Attentat:Serbisch-kosovarischer Politiker auf offener Straße erschossen

Attentat: Oliver Ivanović im November 2013.

Oliver Ivanović im November 2013.

(Foto: AFP)
  • Einer der wichtigsten serbischen Politiker im Kosovo, Oliver Ivanović, ist in der Stadt Nord-Mitrovica von einem vorbeifahrenden Auto aus erschossen worden.
  • Der serbische Präsident Aleksandar Vučić berief eine Sitzung seiner Sicherheitsberater ein.
  • Ivanović war als Kriegsverbrecher verurteilt, die Haftstrafe aber wieder aufgehoben worden.

Der serbisch-kosovarische Politiker Oliver Ivanović ist am Dienstagmorgen erschossen worden. Das bestätigte sein Anwalt kurz nach der Tat. Der 64-jährige Ivanović wurde demnach bei seinem Eintreffen vor der Parteizentrale im nördlichen, serbisch bevölkerten Teil der Stadt Mitrovica von Kugeln getroffen. Die Schüsse wurden von einem vorbeifahrenden Auto aus abgefeuert.

Das Attentat auf den Vertreter der serbischen Minderheit im Norden Kosovos könnte zu Spannungen zwischen Kosovo und Serbien führen.

Die kosovarische Regierung in Pristina verurteilte den Mord als einen Anschlag auf den Rechtsstaat und die Bemühungen, Recht und Gesetz im gesamten Kosovo durchzusetzen. "Gewalt ist inakzeptabel", hieß es in einer Erklärung.

Die serbische Regierung sprach von einem Terrorakt. Ihr Vertreter verließ aus Protest gegen die Ermordung Ivanovićs in Brüssel die von der EU vermittelten Gespräche über eine Normalisierung der Beziehungen zwischen beiden Ländern. Der serbische Präsident Aleksandar Vučić berief eine Sitzung seiner Sicherheitsberater ein und kündigte eine öffentliche Stellungnahme an.

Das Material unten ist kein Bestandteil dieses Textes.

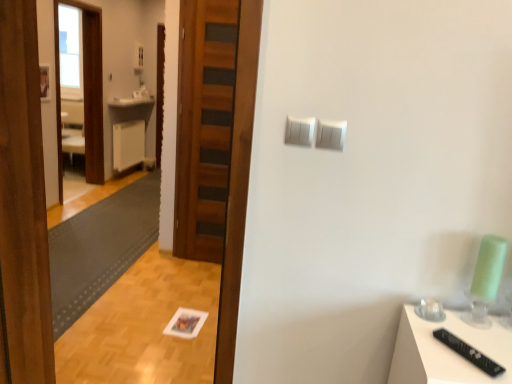 Question: Is wooden screen door at left to the left or to the right of white plastic light switch at upper center, which is the 1th light switch in right-to-left order, in the image?

Choices:
 (A) left
 (B) right

Answer: (A)

Question: Does point (95, 59) appear closer or farther from the camera than point (330, 139)?

Choices:
 (A) closer
 (B) farther

Answer: (B)

Question: Which is nearer to the white plastic light switch at upper center, which is the 1th light switch in right-to-left order?

Choices:
 (A) white matte radiator at center
 (B) dark gray textured mat at lower left
 (C) white glossy counter top at center
 (D) white plastic light switch at upper center, positioned as the 1th light switch in left-to-right order
 (E) wooden door at center

Answer: (D)

Question: Estimate the real-world distances between objects in this image. Which object is closer to the white plastic light switch at upper center, the second light switch positioned from the left?

Choices:
 (A) white glossy counter top at center
 (B) wooden door at center
 (C) wooden screen door at left
 (D) white plastic light switch at upper center, which is the 2th light switch in right-to-left order
 (E) white matte radiator at center

Answer: (D) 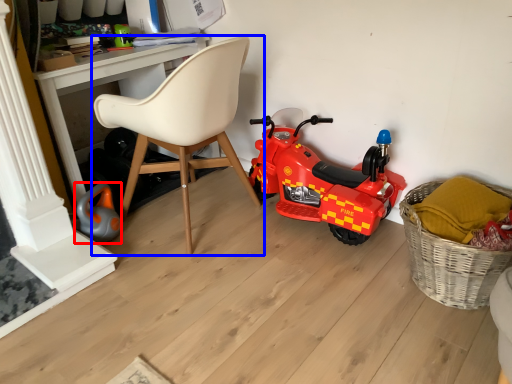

Wichtiger Ansprechpartner für EU und Nato

Ivanović war einer der wichtigsten serbischen Politiker im Kosovo. Er fungierte mehrere Jahre lang als Staatssekretär in der serbischen Regierung in Belgrad und war ein hochrangiger Vertreter der serbischen Minderheit im Norden der ehemaligen serbischen Provinz Kosovo, die 2008 die Unabhängigkeit erklärt hatte.

In den vergangenen Jahren war Ivanović zunehmend mit Belgrad in Konflikt geraten. Zuletzt war sein Auto von Unbekannten in Brand gesteckt worden. In der von Unruhen geprägten, ethnisch geteilten Stadt Mitrovica galt er als moderater Politiker. Er war einer der wichtigsten Ansprechpartner für die Vertreter der EU, der Nato und der Vereinten Nationen im Kosovo.

Weil er im Unabhängigkeitskrieg von 1998 bis 1999 Kriegsverbrechen an Kosovo-Albanern begangen haben soll, wurde Ivanović 2016 zu neun Jahren Haft verurteilt. Die Strafe sprach ein Gericht aus, dessen Richter die EU-Mission Eulex eingesetzt hatte. Ein Berufungsgericht hob das Urteil im vergangenen Jahr jedoch auf. Ein neuer Prozess lief.

Ob ein politisches Motiv wie Rache hinter dem Attentat steckt, ist noch unklar. Nach den Tätern wird gefahndet. Kosovos Regierung rief die Bevölkerung dazu auf, die Behörden bei der Fahndung zu unterstützen.

Im Norden Kosovos leben etwa 40 000 bis 50 000 Serben. Sie widersetzen sich der Integration in dem vorwiegend von Kosovo-Albanern bewohnten Staat seit dessen Unabhängigkeit von Serbien im Jahr 2008. Die Beziehungen zwischen den beiden Nachbarstaaten sind angespannt. 2013 stimmten beide Seiten aber einem von der EU vermittelten Dialog zur Verbesserung der Beziehungen zu. Die EU verurteilte den Mord und rief beide Seiten auf, Ruhe zu bewahren.